Pernyataan itu disampaikan Klose dalam wawancara dengan media Jerman, Suddeutsche Zeitung, ketika membahas peluang lahirnya rekor baru seiring perubahan format Piala Dunia 2026 yang akan melibatkan lebih banyak peserta dan jumlah pertandingan dibandingkan edisi-edisi sebelumnya.

Menurut mantan penyerang tim nasional Jerman tersebut, bertambahnya pertandingan otomatis meningkatkan kesempatan bagi pemain-pemain elite untuk mencetak gol. Kondisi itu membuat rekor yang telah bertahan lebih dari satu dekade semakin sulit dipertahankan.

“Saya memperkirakan rekor saya akan dipecahkan di Piala Dunia ini. Ini adalah edisi yang diperluas, ada lebih banyak pertandingan dan karena itu lebih banyak peluang untuk mencetak gol,” kata Klose.

Ia menambahkan bahwa dua pemain yang dinilai memiliki peluang paling realistis adalah Lionel Messi dari Argentina dan Kylian Mbappe dari Prancis. Keduanya diprediksi mampu membawa negaranya melangkah jauh di turnamen sehingga memperoleh lebih banyak kesempatan mencetak gol.

“Messi dan Mbappe akan melangkah jauh, dan itu tidak masalah sama sekali. Rekor itu memang pada akhirnya akan dipecahkan,” ujar Klose.

Meski demikian, ketika diminta memilih sosok yang diinginkannya memecahkan rekor tersebut, Klose tanpa ragu menunjuk Lionel Messi. Ia mengaku selama ini menjadi pengagum kapten tim nasional Argentina yang dinilainya memiliki kualitas luar biasa.

“Jika itu terjadi, saya akan senang jika Messi yang melakukannya. Saya selalu menjadi penggemar beratnya, dia seorang jenius,” tutur mantan pemain Lazio tersebut.

Selain mengapresiasi Messi, Klose juga mengungkapkan kedekatan pribadinya dengan pelatih Argentina, Lionel Scaloni. Keduanya pernah bermain bersama di Lazio dan menjalin hubungan persahabatan sejak sama-sama berkarier di kompetisi Serie A Italia.

“Saya juga sangat menghormati pelatih Argentina. Saat kami di Lazio, saya mengajaknya berkeliling kota. Kami adalah teman baik,” ungkap Klose mengenang masa kebersamaan mereka di Roma.
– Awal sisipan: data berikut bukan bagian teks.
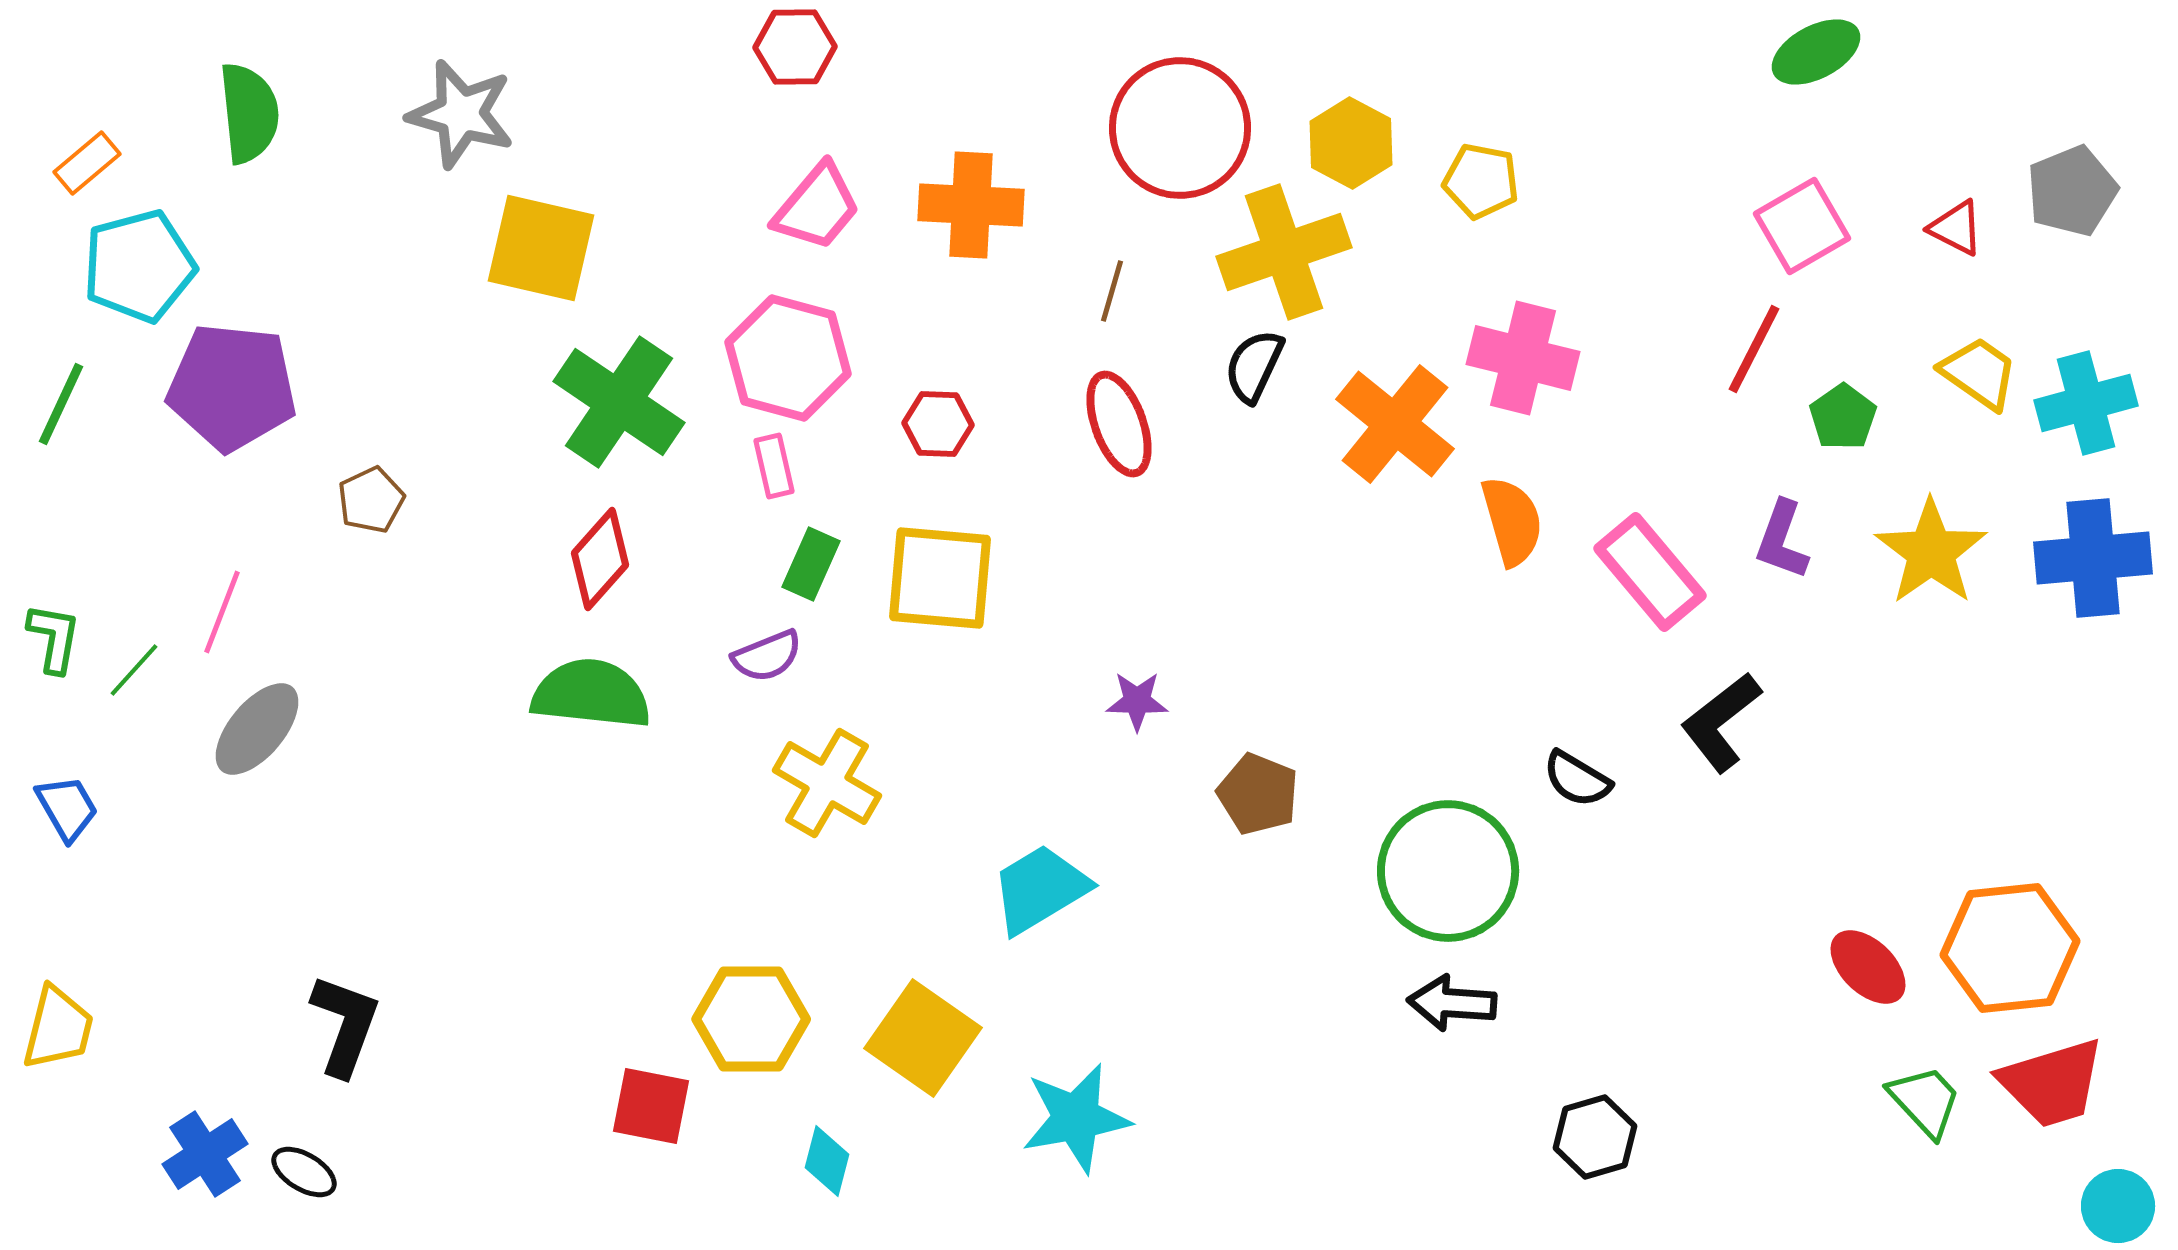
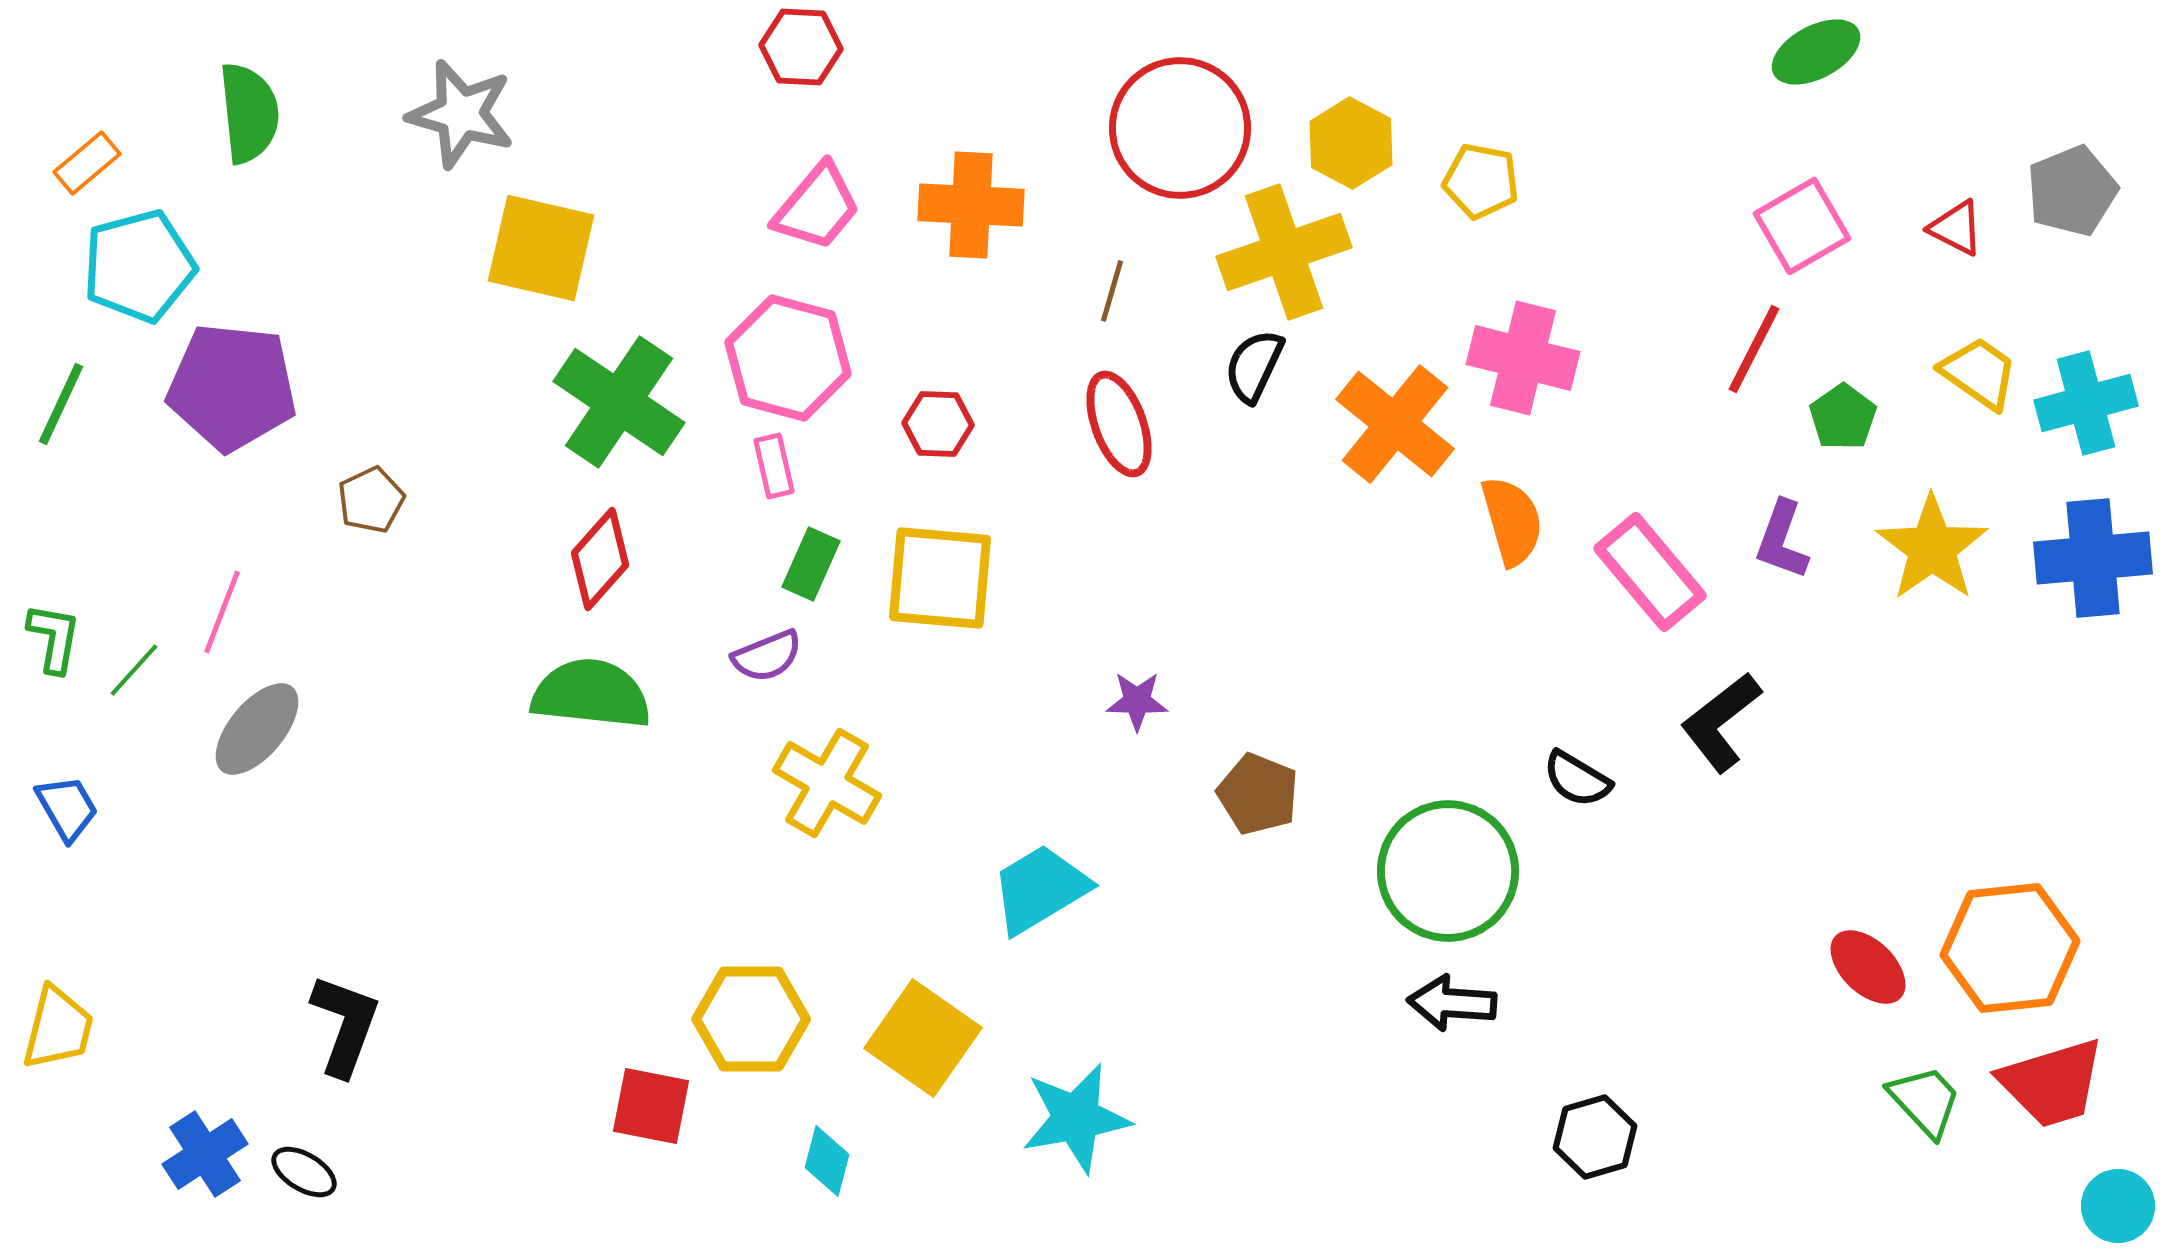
red hexagon at (795, 47): moved 6 px right; rotated 4 degrees clockwise
yellow star at (1931, 552): moved 1 px right, 4 px up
Secara historis, Klose mencetak total 16 gol dalam empat edisi Piala Dunia, yakni 2002, 2006, 2010, dan 2014. Rekor tersebut menggeser pencapaian Ronaldo Nazario dari Brasil yang sebelumnya memimpin daftar pencetak gol terbanyak dengan 15 gol sejak Piala Dunia 2006.

Di sisi lain, Lionel Messi telah menorehkan sejarah sebagai salah satu pemain paling sukses dalam sejarah turnamen dengan membawa Argentina menjuarai Piala Dunia 2022 di Qatar. Ia juga menjadi pemain dengan jumlah penampilan terbanyak di putaran final Piala Dunia dan terus menambah warisan prestasinya di level internasional.

F03b

Sementara itu, Kylian Mbappe juga telah menunjukkan produktivitas tinggi sejak usia muda. Penyerang Prancis tersebut tampil impresif pada Piala Dunia 2018 dan 2022, termasuk mencetak hattrick di final edisi 2022, sehingga namanya kerap disebut sebagai kandidat kuat pemecah rekor gol sepanjang masa.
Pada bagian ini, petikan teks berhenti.